Mengenal Perizinan Pendirian Usaha

Menggeluti dunia bisnis atau usaha memang sangat menjanjikan, bagi setiap orang guna mencapai finansial yang baik. Akan tetapi tidak hanya hasilnya saja, resiko yang ditanggung pengusaha juga akan setara. Oleh sebab itu pemilik sebaiknya memperhatikan setiap langkah yang dilakukan.

 

Apa itu Perizinan Pendirian Usaha?

Perizinan pendirian usaha merupakan sebuah langkah awal dan seringkali dilakukan pengusaha, untuk mendapatkan legalitas dari proses bisnis yang akan dikembangkan. Keterangan seperti ini tentunya memiliki pengaruh sangat besar bagi perusahaan maupun tenaga kerja yang ada.

Sesuai dengan hukum bisnis yang berlaku, legalitas perusahaan memiliki banyak cakupan. Seperti contoh NPWP, SK Kemenkumham, NIB, SIUP, dan lain sebagianya. Oleh sebab itu pengesahan usaha yang diajukan harus memenuhi persyaratan khusus dari pemerintah tersebut.

Adanya macam-macam dokumen sebagai legalitas itulah yang nantinya akan menentukan, layak atau tidaknya pemberian perizinan pendirian usaha. Hal ini ditujukan guna menjaga keamanan, kenyamanan, kepatuhan hukum, standar kelayakan barang/jasa, serta persetujuan lingkungan sekitar.

Mengenal Perizinan Pendirian Usaha

Apa Dampak dari Usaha yang Ilegal?

Perusahaan yang memiliki kriteria skala UMKM namun tidak mengurus perizinan pendirian usaha, maka dapat dikatakan ilegal secara hukum dan ketentuan. Tidak adanya bukti pengesahan bisnis dari pemerintah, tentunya berdampak bagi pengusaha sendiri seperti misal:

1. Perlindungan Hukum Tidak Ada

Pemerintah tidak bertanggung jawab apabila perusahaan mengalami sebuah masalah atau insiden yang merugikan. Hal ini dikarenakan memang tidak adanya daftar tentang usaha itu, sehingga jika ada permasalahan maka harus diselesaikan oleh pemilik bisnis sendiri.

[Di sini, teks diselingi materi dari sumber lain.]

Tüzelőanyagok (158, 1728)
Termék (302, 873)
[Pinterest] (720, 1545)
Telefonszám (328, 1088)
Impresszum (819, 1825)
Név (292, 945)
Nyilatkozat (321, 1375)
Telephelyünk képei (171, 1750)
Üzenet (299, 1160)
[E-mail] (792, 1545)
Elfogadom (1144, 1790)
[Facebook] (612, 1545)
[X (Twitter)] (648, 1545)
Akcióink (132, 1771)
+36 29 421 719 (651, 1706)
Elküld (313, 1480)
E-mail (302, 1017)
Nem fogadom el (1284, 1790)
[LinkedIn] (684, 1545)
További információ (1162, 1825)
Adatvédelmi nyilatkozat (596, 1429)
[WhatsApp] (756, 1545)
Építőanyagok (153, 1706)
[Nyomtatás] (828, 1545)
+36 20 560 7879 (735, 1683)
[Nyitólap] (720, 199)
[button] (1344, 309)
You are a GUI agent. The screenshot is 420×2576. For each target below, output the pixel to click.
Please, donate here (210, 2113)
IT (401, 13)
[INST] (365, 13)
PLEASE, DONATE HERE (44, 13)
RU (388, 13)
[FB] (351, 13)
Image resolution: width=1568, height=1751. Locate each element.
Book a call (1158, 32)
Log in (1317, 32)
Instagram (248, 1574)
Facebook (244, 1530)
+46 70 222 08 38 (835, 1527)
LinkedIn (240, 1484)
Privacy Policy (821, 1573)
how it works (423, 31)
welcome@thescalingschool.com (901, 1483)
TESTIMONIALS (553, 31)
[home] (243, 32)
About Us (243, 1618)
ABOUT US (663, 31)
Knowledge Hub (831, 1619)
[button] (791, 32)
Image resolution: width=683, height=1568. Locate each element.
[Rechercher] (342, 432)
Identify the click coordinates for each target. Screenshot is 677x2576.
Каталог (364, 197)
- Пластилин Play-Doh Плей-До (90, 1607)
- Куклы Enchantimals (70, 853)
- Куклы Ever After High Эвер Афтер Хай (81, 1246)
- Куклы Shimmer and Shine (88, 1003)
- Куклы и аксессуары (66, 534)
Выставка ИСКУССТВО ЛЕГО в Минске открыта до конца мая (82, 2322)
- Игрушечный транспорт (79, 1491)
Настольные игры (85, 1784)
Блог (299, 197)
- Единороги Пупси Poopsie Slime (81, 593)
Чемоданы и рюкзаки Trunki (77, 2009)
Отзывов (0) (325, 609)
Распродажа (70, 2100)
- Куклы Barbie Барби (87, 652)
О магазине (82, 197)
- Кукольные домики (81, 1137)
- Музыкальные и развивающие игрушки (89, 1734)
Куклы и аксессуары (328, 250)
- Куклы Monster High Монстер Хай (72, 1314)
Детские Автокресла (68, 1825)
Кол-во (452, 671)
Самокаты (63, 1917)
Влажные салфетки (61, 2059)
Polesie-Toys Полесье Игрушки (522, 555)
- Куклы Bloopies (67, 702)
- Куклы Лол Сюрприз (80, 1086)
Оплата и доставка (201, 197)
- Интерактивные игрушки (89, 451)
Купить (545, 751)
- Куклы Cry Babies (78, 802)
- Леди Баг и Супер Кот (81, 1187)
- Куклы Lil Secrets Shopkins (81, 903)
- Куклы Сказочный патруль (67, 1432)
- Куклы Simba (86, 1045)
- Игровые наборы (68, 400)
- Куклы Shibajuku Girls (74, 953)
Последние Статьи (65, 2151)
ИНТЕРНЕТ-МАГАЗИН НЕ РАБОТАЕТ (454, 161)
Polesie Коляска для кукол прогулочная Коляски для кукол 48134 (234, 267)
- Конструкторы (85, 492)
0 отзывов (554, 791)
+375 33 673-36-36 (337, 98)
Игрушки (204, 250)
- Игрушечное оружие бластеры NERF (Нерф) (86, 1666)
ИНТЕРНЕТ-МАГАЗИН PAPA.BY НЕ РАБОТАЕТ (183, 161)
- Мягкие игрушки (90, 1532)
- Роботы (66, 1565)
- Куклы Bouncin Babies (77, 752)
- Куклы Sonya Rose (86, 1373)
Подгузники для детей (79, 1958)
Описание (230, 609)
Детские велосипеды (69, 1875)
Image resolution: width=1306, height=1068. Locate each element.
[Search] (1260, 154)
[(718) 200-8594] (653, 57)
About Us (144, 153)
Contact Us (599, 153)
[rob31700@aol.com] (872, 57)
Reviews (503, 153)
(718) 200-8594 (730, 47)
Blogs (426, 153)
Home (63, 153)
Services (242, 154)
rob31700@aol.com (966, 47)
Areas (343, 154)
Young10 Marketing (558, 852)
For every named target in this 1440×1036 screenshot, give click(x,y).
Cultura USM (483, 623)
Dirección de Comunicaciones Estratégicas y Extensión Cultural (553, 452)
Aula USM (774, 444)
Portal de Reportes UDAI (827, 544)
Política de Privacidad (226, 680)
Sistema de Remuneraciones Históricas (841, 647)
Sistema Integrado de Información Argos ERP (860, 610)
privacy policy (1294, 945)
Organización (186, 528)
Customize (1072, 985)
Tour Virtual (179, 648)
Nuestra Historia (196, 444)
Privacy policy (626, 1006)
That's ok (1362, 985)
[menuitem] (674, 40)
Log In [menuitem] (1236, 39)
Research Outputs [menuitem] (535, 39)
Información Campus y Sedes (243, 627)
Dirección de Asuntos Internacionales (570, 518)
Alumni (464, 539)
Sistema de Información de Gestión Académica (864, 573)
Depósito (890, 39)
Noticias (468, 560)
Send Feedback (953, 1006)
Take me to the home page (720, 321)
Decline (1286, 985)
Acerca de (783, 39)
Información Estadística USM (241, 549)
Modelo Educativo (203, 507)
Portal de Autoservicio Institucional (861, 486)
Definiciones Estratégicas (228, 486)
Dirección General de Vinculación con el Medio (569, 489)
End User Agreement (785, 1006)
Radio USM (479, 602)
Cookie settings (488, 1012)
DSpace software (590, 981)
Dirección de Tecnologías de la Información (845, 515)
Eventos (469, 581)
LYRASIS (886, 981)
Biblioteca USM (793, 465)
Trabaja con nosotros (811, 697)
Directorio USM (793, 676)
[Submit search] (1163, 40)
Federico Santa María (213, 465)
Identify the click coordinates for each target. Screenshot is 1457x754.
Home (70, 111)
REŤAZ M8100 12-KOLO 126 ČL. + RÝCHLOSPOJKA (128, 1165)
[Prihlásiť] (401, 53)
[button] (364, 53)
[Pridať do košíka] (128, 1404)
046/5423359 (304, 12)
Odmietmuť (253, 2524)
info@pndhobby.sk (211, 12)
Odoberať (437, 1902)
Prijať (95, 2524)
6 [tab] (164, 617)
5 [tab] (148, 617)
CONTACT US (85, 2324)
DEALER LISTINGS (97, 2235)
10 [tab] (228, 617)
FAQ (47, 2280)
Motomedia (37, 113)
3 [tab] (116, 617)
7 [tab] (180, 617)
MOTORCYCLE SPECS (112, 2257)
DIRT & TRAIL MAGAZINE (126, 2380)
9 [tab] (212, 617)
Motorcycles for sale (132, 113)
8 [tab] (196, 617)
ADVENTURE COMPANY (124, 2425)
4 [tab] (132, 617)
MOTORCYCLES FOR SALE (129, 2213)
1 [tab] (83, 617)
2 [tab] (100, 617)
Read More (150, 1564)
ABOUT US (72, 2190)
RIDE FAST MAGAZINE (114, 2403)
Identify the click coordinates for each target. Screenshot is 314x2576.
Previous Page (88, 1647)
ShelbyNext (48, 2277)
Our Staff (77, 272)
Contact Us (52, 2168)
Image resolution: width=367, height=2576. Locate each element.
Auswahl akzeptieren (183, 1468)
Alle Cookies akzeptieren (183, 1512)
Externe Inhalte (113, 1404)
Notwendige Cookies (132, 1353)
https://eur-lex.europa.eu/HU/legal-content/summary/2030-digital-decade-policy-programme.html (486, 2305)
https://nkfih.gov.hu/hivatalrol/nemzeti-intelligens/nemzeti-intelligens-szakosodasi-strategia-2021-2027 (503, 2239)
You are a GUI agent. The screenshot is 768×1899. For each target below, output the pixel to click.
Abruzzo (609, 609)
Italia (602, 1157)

Tidak adanya hukum yang melindungi perusahaan tentunya sangat membahayakan keamanan bagi para pekerja. Hal ini karena usaha bisa saja tiba-tiba dihentikan oleh pemerintah, sehingga dampak dari insiden tersebut juga akan kembali lagi pada karyawan yang bekerja di dalamnya.

2. Perkembangan Bisnis Lebih Lama

Perusahaan yang tidak memiliki perizinan pendirian usaha, cenderung dinilai berkredibilitas rendah. Hal ini karena tidak adanya izin yang dilakukan pemilik bisnis kepada pemerintahan terkait, sehingga perkembangannya menjadi lebih lama jika dibandingkan dengan lainnya.

Tidak hanya itu saja, pihak konsumen akan kurang percaya terhadap produk/jasa yang ditawarkan. Mitra kerja pun juga akan semakin berkurang, karena tidak yakin kepada masa depan perusahaan yang diajak kerjasama. Hal ini jelas karena tidak adanya perizinan yang dilakukan oleh pihak pelaku bisnis.

3. Akses Dana Lebih Sulit

Perusahaan yang memiliki kelengkapan perizinan pendirian usaha, tentunya akan lebih mudah mencari pinjaman modal. Akan tetapi sebaliknya pemerintah juga enggan memberikan bantuan dana bagi pengusaha yang tidak membuat atau mengurus izin.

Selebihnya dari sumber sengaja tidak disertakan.